> [Exercise]
Every line below that mentions the word "edukacji" should be copied out.

> [Data provided]

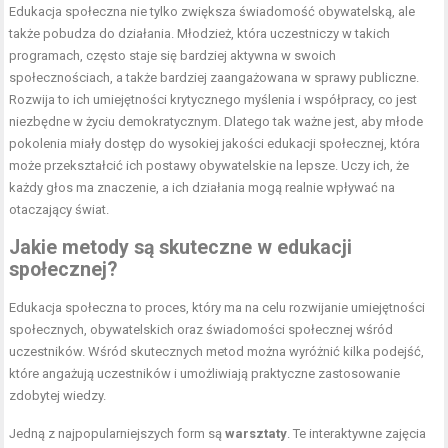
Edukacja społeczna nie tylko zwiększa świadomość obywatelską, ale
także pobudza do działania. Młodzież, która uczestniczy w takich
programach, często staje się bardziej aktywna w swoich
społecznościach, a także bardziej zaangażowana w sprawy publiczne.
Rozwija to ich umiejętności krytycznego myślenia i współpracy, co jest
niezbędne w życiu demokratycznym. Dlatego tak ważne jest, aby młode
pokolenia miały dostęp do wysokiej jakości edukacji społecznej, która
może przekształcić ich postawy obywatelskie na lepsze. Uczy ich, że
każdy głos ma znaczenie, a ich działania mogą realnie wpływać na
otaczający świat.
Jakie metody są skuteczne w edukacji
społecznej?
Edukacja społeczna to proces, który ma na celu rozwijanie umiejętności
społecznych, obywatelskich oraz świadomości społecznej wśród
uczestników. Wśród skutecznych metod można wyróżnić kilka podejść,
które angażują uczestników i umożliwiają praktyczne zastosowanie
zdobytej wiedzy.
Jedną z najpopularniejszych form są
warsztaty
. Te interaktywne zajęcia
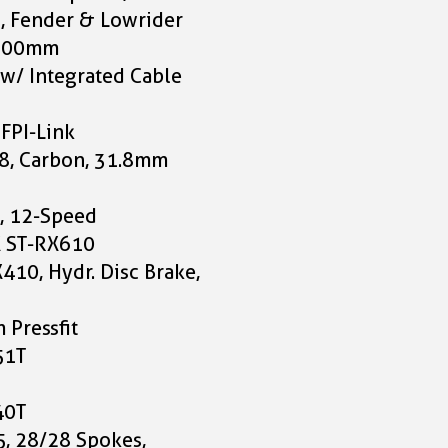
1.999,00 CHF
1.999,00 CHF
c, Fender & Lowrider
2x100mm
Cube Nuroad C:62 O
 w/ Integrated Cable
aloegreen'n'black Grö
1.999,00 CHF
FPI-Link
8, Carbon, 31.8mm
Cube Nuroad C:62 O
aloegreen'n'black Grö
, 12-Speed
1.999,00 CHF
 ST-RX610
10, Hydr. Disc Brake,
Cube Nuroad C:62 O
aloegreen'n'black Grö
Pressfit
XS
51T
1.999,00 CHF
40T
, 28/28 Spokes,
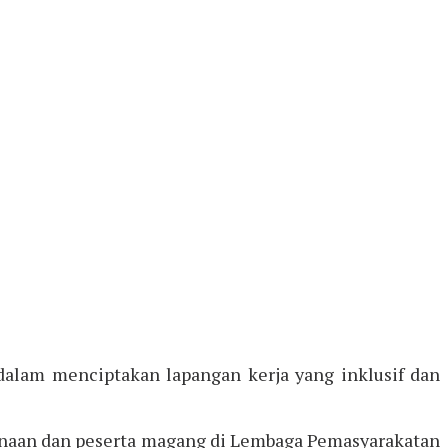
lam menciptakan lapangan kerja yang inklusif dan
binaan dan peserta magang di Lembaga Pemasyarakatan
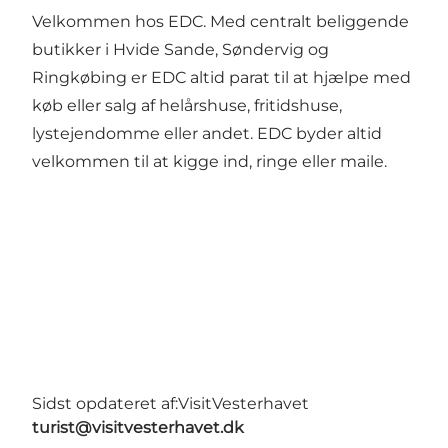
Velkommen hos EDC. Med centralt beliggende
butikker i Hvide Sande, Søndervig og
Ringkøbing er EDC altid parat til at hjælpe med
køb eller salg af helårshuse, fritidshuse,
lystejendomme eller andet. EDC byder altid
velkommen til at kigge ind, ringe eller maile.
Sidst opdateret af:
VisitVesterhavet
turist@visitvesterhavet.dk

> [Answer section]
pokolenia miały dostęp do wysokiej jakości edukacji społecznej, która
Jakie metody są skuteczne w edukacji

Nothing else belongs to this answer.